Pre process strategies TOPIC

I would like to see and learn how people pre process their video before VEIA.

my strategies are various, sometimes something work, sometimes not.

DEINTERLACE
Deinterlace work well or worst for a tons of reasons, then i try different scene by scene.
i start with deinterlace using two different ways :

Second solution give you a 50fps video (doubling frame to avoid risk to waste data from fields, that i sometimes blend to 25 with Resolve optical flow (far better then adobe solution, far faster then it).

Sharpening halo and others artifact
i need here strategies if someone know how to remove without waste too much video i would like to learn. I found different videos and plugins but most reduce too much the small dectails that are recognized like halo defects.
sometimes i had good result to Up smowly, from 576p to 480p (smalling halo), then 480p to 720p, 720p to 1080p, 1080p to 2160p, 2160 to 1080p final.

SIZE
i observed that sometimes reducing resolution of clip allow VEIA to work better, some clips at original 720x 576 (i’m in pal land) don’t give me good result, scaling them to 640 x 480, or 640 x 400 for 16:9 shooting give me better result.

Color pre process
most of old video codec saturated too much video, i reduce saturation and vibrance to allow VEIA to see small dectails in saturated pixels.

AI Up
i observed that sometimes i obtain good result from scaling up and down shooting.
from 640 to 1920, from 1920 to UHD, then later again down from uhd to FHD for final master, be cause it give me more pleaseable result.

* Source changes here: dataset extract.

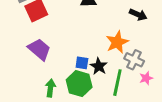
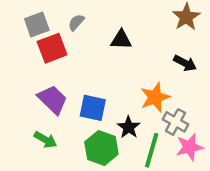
blue square: (82, 63) -> (93, 108), moved, size x1.5
pink star: (146, 78) -> (190, 147), size x1.5
green arrow: (50, 88) -> (45, 140), moved, turned 108

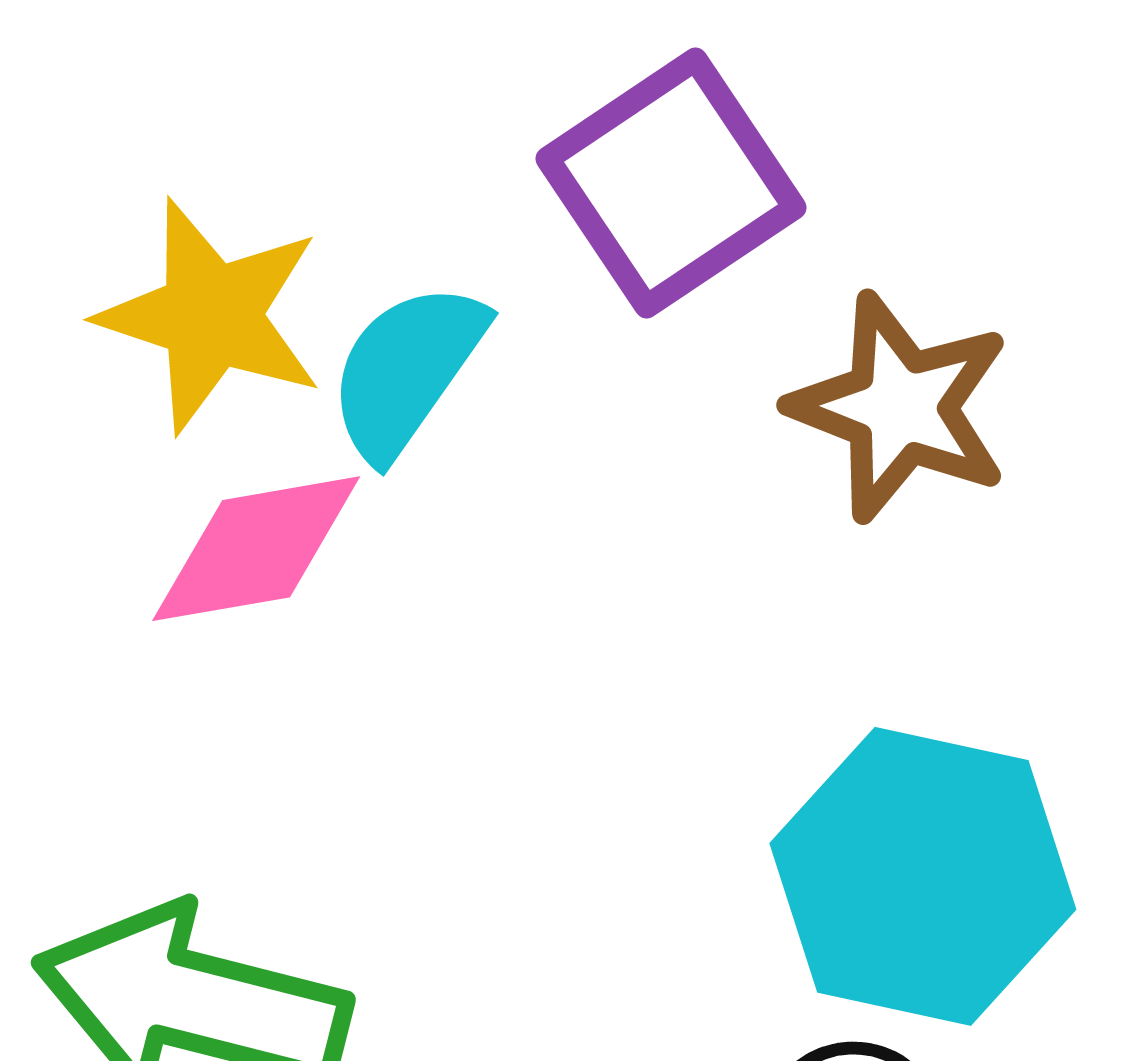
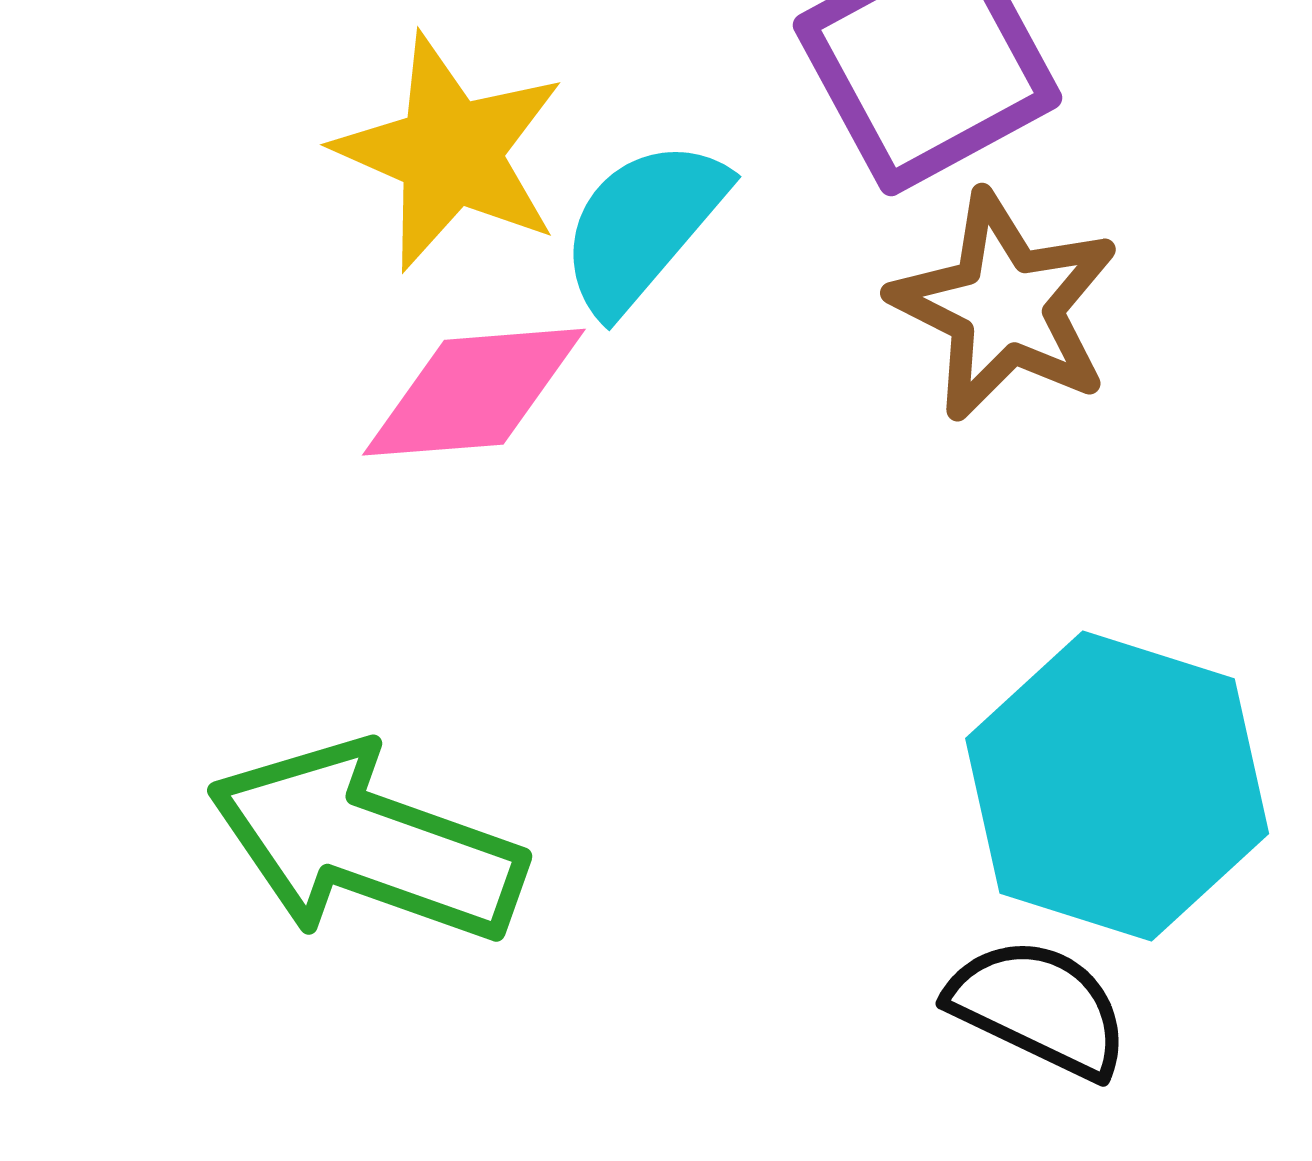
brown star: (900, 407) -> (1005, 306), moved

please share your thought and your strategies.

4 Likes

Hey Carlo!
First of all - Deinterlacing. I used Re:VisionFX FieldsKit a lot, but often it lacks quality compared to AEFX native deinterlacing (interpreting the PAL-footage, 768x576). As I don’t like to struggle with QTGMC and commandlines at all, so I am very looking forward to the upcoming Deinterlacing feature of VEAI! :slight_smile:

Sharpening Halos: I use “Detect Edges” on my footage and use this as a mask for slight blueing or brightening of dark sharpening halos (caused by our Sony PD-150 camera).

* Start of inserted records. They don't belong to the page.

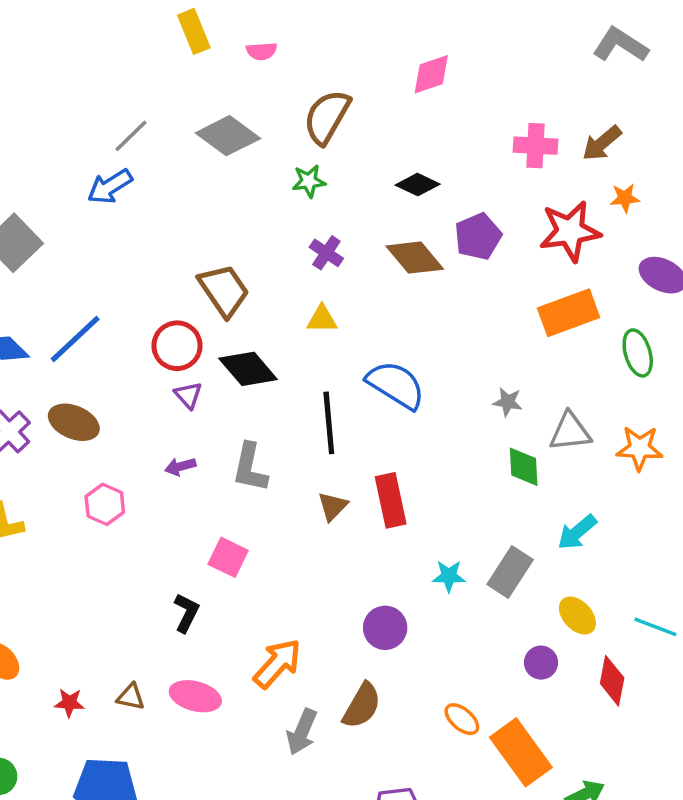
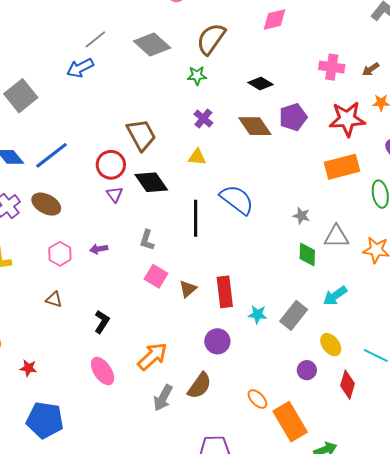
brown arrow: (602, 143) -> (371, 69), size x0.7
purple arrow: (180, 466) -> (99, 249), moved
gray L-shape: (250, 468) -> (147, 240), size x0.7
red rectangle: (391, 500) -> (225, 292), moved
brown triangle: (333, 506) -> (188, 289), moved
pink square: (228, 557) -> (156, 276), moved
pink ellipse: (195, 696) -> (103, 371), turned 36
brown triangle: (131, 697) -> (54, 299), moved

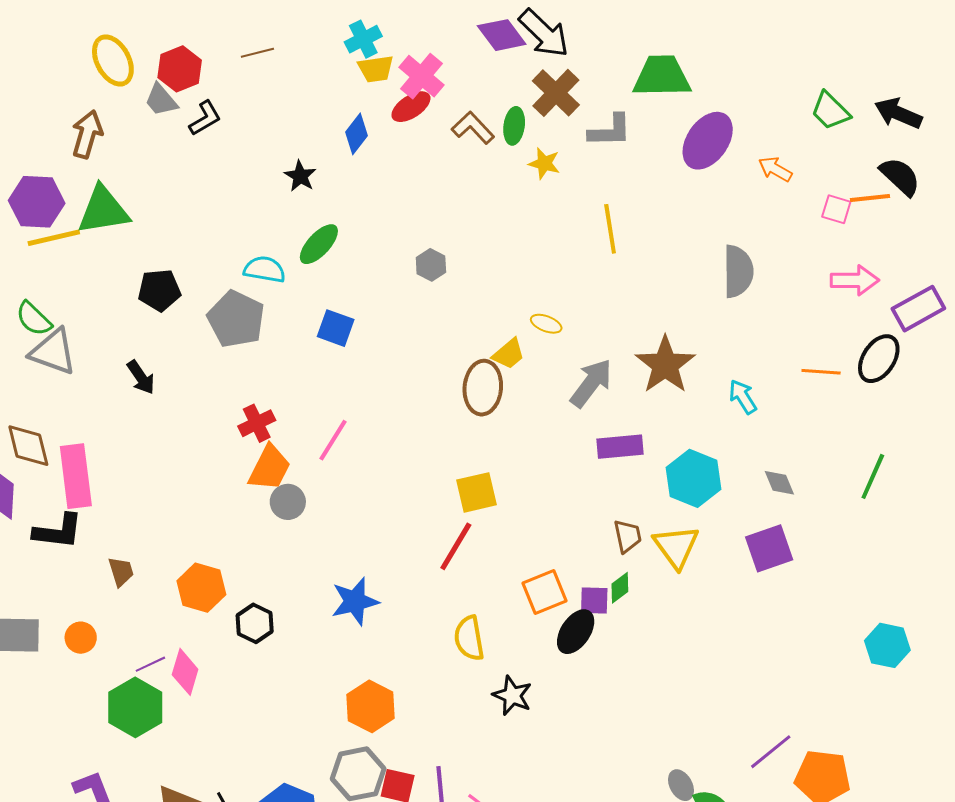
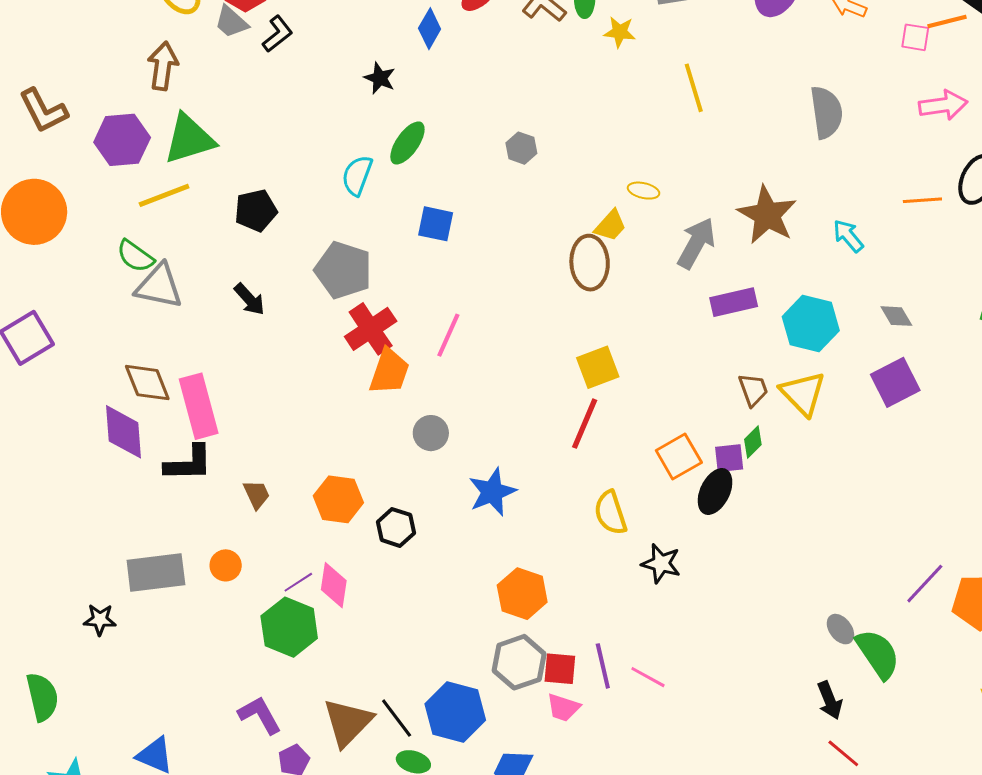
yellow line: (54, 238) -> (164, 195), moved
cyan semicircle: (265, 269) -> (357, 175), turned -72
gray pentagon: (236, 319) -> (343, 270), moved
red cross: (257, 423) -> (371, 329), size x1.4
gray circle: (288, 502) -> (431, 433), moved

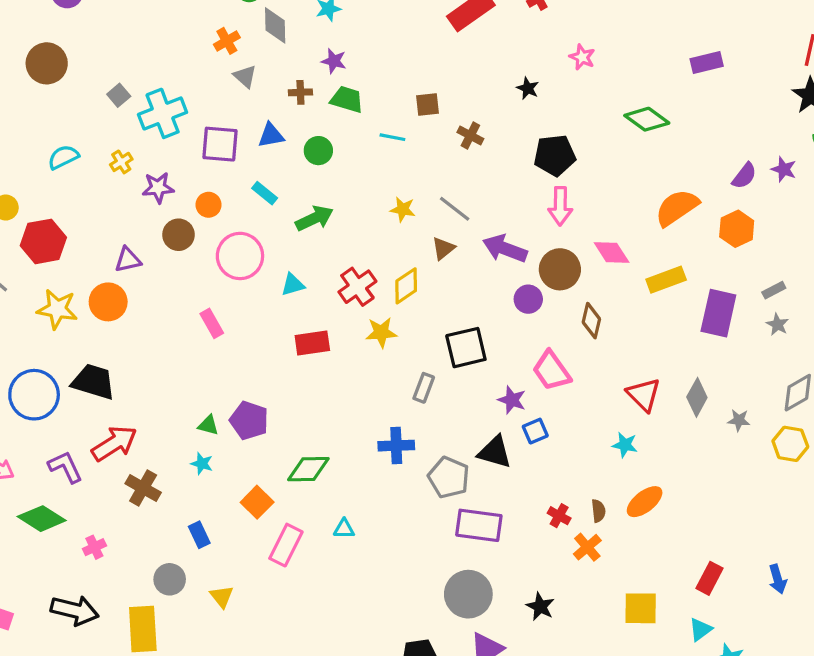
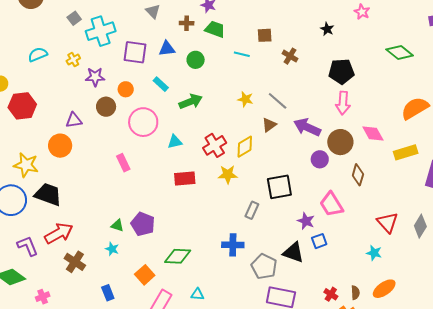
yellow star: (57, 309) -> (26, 165), moved

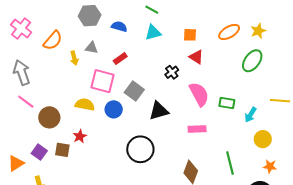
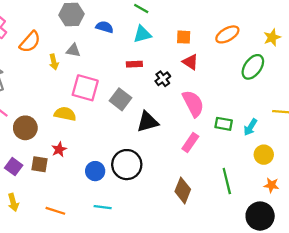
yellow star: (258, 31) -> (272, 37), moved
red rectangle: (120, 59) -> (134, 64), moved, turned 32
green rectangle: (227, 103) -> (224, 124), moved
blue circle: (114, 109) -> (95, 171), moved
pink rectangle: (197, 129) -> (190, 143), turned -54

Upscaling: Currently Gaia HQ gives me the best results when scaling from 768x576 to 1920x1440.

Color Correction: I use After Effects for all color correction and Compositing. It is important to apply Texture Management on upscaled footage: Denoise with Neat Video and Renoise with Red Giant Renoiser. The results just look like film footage.

See examples here:

Cheers
Marc

Hi @carlo3 and @Marc_Potocnik
We are working on a Deinterlacing model. It’s likely going to be ready at the end of this year or early next year for release. If you’re interested in testing and getting a sneak peak, we do have a beta group here:
https://community.topazlabs.com/g/Video-Beta-Testers

1 Like

Hi Emily, thanks a lot, i’m just in beta group and i will be happy to test newer version, especially about interlacing models.
I had many videos to test from different sources from vhs capture to miniDv, to HDV and more.

1 Like

Hi Marc, thanks a lot for suggestion. In past i used Fields kit but i not like the result, redgiant give me better result about static frame vs partial motion. But everytime i check and test in different way.
I use Resolve for color correction and regrain, but my problems are before it, are during preparation of clips for VEIA.
In the last night i upscaled some terrible videos, 640x480 shooted with a bridge in 2005, and result are astonish…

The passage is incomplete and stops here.